暖めすぎると冷えるもの、その答えは人間です。
過度の暖房によって、「体が慣れる」ことなく、また室内外の急激な温度変化によって、俗にいう「冷え性」の原因をつくってしまうのです。

人の体温

人間の体温は、健康なら36〜37度程度です。

ヒトはなにも、この体温でいたい、と思って調節しているわけではなく、体温調節中枢の働きで、意識することなく最適な体温を保っているわけです。
病気をしたときに体温が高くなるのは、体内の細菌の増殖を抑えるために、細菌の増殖に適した温度を超えて増殖を抑えたり、自己の免疫系の活性化を促すためではないかと言われています。

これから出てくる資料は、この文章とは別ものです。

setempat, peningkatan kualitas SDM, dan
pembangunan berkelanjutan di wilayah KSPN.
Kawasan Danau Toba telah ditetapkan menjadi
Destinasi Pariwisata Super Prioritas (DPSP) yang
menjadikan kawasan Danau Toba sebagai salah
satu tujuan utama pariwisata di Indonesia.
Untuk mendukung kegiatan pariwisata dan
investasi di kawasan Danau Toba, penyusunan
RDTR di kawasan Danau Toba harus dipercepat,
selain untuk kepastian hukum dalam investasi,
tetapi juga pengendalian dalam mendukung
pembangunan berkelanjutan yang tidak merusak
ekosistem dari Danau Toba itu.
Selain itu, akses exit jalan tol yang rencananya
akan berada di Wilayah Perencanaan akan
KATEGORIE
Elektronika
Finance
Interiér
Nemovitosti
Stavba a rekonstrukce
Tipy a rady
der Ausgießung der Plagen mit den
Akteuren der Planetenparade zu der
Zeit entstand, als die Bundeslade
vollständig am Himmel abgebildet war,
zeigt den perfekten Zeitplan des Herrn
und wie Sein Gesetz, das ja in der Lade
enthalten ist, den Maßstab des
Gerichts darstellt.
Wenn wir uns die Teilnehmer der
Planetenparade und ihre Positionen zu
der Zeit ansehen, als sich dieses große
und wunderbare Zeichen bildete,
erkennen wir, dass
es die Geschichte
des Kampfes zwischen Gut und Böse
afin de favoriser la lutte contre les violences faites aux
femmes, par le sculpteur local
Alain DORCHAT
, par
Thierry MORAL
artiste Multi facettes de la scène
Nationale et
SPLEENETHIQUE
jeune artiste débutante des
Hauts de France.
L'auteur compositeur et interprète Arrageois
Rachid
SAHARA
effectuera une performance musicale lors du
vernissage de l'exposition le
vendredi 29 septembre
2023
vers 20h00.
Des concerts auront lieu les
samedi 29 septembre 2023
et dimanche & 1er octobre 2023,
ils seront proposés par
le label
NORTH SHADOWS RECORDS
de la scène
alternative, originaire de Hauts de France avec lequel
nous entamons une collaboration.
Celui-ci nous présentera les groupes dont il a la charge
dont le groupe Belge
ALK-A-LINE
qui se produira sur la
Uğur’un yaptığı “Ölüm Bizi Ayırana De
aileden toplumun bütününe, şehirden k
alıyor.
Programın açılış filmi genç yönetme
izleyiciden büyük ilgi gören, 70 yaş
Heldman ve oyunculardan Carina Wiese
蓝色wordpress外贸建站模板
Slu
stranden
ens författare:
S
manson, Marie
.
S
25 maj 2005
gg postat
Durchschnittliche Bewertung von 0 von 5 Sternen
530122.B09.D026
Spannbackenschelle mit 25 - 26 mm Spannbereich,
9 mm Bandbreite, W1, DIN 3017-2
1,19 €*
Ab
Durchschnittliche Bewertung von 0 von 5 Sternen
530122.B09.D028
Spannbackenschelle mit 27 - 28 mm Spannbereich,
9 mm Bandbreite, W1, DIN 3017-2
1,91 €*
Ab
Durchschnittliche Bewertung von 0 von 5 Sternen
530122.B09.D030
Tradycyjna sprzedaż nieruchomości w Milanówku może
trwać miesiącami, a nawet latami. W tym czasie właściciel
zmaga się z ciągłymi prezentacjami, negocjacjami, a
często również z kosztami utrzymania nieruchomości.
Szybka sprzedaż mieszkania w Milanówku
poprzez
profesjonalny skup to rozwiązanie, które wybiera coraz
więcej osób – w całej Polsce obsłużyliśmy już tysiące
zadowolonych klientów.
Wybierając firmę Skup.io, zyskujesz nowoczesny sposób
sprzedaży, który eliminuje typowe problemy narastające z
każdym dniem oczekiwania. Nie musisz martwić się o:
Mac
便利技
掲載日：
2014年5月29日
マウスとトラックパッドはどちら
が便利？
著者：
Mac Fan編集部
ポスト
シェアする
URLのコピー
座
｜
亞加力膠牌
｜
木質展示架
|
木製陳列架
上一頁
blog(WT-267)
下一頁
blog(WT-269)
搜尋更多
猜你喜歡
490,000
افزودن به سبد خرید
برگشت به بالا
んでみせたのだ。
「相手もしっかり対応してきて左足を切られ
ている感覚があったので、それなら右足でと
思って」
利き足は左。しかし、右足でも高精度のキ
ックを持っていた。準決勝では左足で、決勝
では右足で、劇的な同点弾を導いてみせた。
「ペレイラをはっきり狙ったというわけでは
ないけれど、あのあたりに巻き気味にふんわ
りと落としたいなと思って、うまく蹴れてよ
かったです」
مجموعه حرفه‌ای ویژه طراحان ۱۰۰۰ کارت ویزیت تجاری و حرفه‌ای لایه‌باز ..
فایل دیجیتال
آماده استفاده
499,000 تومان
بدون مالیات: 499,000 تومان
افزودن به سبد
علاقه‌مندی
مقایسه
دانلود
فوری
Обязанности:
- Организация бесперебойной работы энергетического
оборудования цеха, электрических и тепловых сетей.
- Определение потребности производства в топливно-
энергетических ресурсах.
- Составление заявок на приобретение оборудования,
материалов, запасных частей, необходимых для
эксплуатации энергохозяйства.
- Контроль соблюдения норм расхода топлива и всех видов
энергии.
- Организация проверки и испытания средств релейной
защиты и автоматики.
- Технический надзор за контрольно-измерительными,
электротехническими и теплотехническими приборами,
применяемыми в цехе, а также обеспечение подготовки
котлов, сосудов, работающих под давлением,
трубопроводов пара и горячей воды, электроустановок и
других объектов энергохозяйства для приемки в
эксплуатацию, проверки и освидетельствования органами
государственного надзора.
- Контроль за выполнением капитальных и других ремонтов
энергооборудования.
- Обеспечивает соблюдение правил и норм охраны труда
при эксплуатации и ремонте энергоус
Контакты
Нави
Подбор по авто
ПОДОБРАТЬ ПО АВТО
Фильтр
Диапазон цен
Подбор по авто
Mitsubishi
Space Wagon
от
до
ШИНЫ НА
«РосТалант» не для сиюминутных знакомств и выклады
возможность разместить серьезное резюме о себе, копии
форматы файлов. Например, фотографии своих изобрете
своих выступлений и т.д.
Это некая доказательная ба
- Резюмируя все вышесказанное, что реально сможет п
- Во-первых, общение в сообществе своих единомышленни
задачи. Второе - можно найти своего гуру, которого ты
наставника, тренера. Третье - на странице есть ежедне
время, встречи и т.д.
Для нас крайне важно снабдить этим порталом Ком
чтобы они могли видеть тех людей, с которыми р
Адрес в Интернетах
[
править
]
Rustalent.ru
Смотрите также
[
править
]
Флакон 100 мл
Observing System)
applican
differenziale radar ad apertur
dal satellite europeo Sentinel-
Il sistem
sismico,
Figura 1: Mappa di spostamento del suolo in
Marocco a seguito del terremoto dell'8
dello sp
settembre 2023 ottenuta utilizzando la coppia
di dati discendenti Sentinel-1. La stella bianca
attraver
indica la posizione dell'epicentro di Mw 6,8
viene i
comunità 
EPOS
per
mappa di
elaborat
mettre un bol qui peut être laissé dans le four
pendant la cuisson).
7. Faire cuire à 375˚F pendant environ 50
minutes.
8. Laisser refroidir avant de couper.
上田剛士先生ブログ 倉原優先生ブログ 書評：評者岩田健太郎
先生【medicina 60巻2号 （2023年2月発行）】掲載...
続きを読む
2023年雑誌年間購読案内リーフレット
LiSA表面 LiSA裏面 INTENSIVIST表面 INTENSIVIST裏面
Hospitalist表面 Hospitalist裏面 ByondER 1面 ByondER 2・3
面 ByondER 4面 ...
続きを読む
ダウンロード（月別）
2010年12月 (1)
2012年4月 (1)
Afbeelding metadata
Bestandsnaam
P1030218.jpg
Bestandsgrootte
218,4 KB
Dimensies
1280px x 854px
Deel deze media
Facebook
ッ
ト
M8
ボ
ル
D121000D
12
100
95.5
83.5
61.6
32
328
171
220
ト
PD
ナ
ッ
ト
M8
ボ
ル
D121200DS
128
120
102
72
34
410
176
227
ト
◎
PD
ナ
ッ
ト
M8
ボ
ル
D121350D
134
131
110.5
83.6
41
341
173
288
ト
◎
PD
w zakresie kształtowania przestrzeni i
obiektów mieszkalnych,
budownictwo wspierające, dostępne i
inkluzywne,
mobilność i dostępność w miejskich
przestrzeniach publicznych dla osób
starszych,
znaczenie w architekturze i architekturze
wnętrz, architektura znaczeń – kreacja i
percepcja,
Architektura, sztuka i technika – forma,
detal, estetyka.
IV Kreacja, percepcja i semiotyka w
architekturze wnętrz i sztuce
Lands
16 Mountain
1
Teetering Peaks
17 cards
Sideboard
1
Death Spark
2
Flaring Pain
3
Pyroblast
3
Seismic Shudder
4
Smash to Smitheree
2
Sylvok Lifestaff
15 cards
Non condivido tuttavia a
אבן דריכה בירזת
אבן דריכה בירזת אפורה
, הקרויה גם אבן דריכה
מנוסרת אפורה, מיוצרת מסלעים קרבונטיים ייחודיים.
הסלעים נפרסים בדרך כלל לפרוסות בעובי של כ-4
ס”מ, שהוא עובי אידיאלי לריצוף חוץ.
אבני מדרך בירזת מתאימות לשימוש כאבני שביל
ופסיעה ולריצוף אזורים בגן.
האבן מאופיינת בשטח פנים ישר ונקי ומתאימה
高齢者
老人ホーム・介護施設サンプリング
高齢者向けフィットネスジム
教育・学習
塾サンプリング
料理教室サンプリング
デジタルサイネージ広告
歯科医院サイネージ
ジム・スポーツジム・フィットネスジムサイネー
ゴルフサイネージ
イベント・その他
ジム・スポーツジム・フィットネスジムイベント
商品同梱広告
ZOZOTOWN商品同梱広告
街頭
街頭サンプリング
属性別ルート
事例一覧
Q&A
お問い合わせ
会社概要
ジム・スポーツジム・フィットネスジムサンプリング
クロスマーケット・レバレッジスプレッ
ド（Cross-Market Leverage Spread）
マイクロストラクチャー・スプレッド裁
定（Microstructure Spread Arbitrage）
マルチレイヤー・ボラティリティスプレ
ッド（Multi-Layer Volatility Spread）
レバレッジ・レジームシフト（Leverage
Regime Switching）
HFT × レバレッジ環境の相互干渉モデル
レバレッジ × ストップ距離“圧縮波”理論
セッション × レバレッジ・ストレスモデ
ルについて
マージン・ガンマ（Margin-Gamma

一方で、体温が低くなると、体内の消化酵素や免疫系の働きが弱くなります。お腹が冷えると下痢をする、というのは、消化が十分に行えなくなるためといわれていますし、昨今では体を温めて病気をなおす、といった本も売れています。

暑いときに汗をかくのは、体温があがりすぎないようにするための冷却措置ですし、寒いときにブルっと震えるのも、筋肉の運動によって熱を発生させる反応です。

このように、人間は、意識することなく体温を維持・調節しています。
でも、同じ気温のところで、同じ体温の人なら、同じように寒さ・暑さを感じるかというと、そんなことはありません。

水銀体温計

低温にも、高温にも、体温には理由があります。

寒さの感じ方

人が寒さを感じるのは、温度、湿度、気流、着衣量、輻射熱、代謝量の6つの要素の組み合わせによって決まります。
温度は、言わずもがなとして、湿度が高ければ熱く感じ、低ければ寒いと感じます。
気流(風)が体感温度を下げるのは、扇風機からもわかりますね。
着衣量は、そのものズバリ、服の量。最近では高機能下着ブームで、発熱する素材をつかったものも普及してきました。夏は薄着、冬は厚着になりますから、これもわかりやすいですね。

輻射熱とは、離れているところにある熱源から出るエネルギーのことで、火の熱や、太陽の熱などもこれにあたります。冬の窓際が寒いと感じるのも、窓からの冷輻射です。
代謝量は、人体の生理的活動によって得られるものです。運動すれば暖かくなる、というのもこれに当たりますが、積極的に体を動かさなくても、最低限の生命維持活動に必要な基礎代謝や、食事によるもの(食事誘発性熱産生)があります。食事をしたあと体が暖かく感じるのは、これによるものです。
この6種類の要素が組み合わせって、寒さを感じるわけです。同じ環境にいる人でも、着衣量は違いますし、代謝量は体格や食生活によっても変わります。

そして、周辺と人の体との間では、熱のやりとりが、さまざまなかたちで行われています。
体の熱
このバランスが悪ければ、寒さ、暑さを感じるわけです。

「冷え」は、ただ寒さを感じる、ということだけでなく、熱が体にきちんと行き届かない状況をいうようです。

熱の産生が少なければ、体に必要な熱が足りず、「冷え」てしまいます。また、熱は産生されていても、それを体の各所に運ぶ血液の流れがよくなければ、やはり「冷え」が起こります。手の先や足の先が冷えやすいのは、心臓から遠く、血液による熱の運搬がうまくいかないことも原因です。
また、血流に問題があると、下半身は冷えているのに頭はのぼせているような状態にもなったりします。

冷え性は現代病

「冷え性」というのは、なかなか定義の難しい言葉で、本当に手足が冷たい「冷え性」の人もいれば、別に冷たいということもないのに、本人は冷えてこまっている、ということもあります。
体質、個人差で片付けてしまっている人もいるでしょう。

本来、人間の体には、季節に応じて体を適応させる仕組みがあります。基礎代謝量は夏は少なく、冬は多くなるといわれています。これは、冬にはより多くの熱が必要になるためでしょう。また、温度の感覚も夏と冬では異なり、冬は、快適に感じる温度が夏よりも約3度低いといわれています。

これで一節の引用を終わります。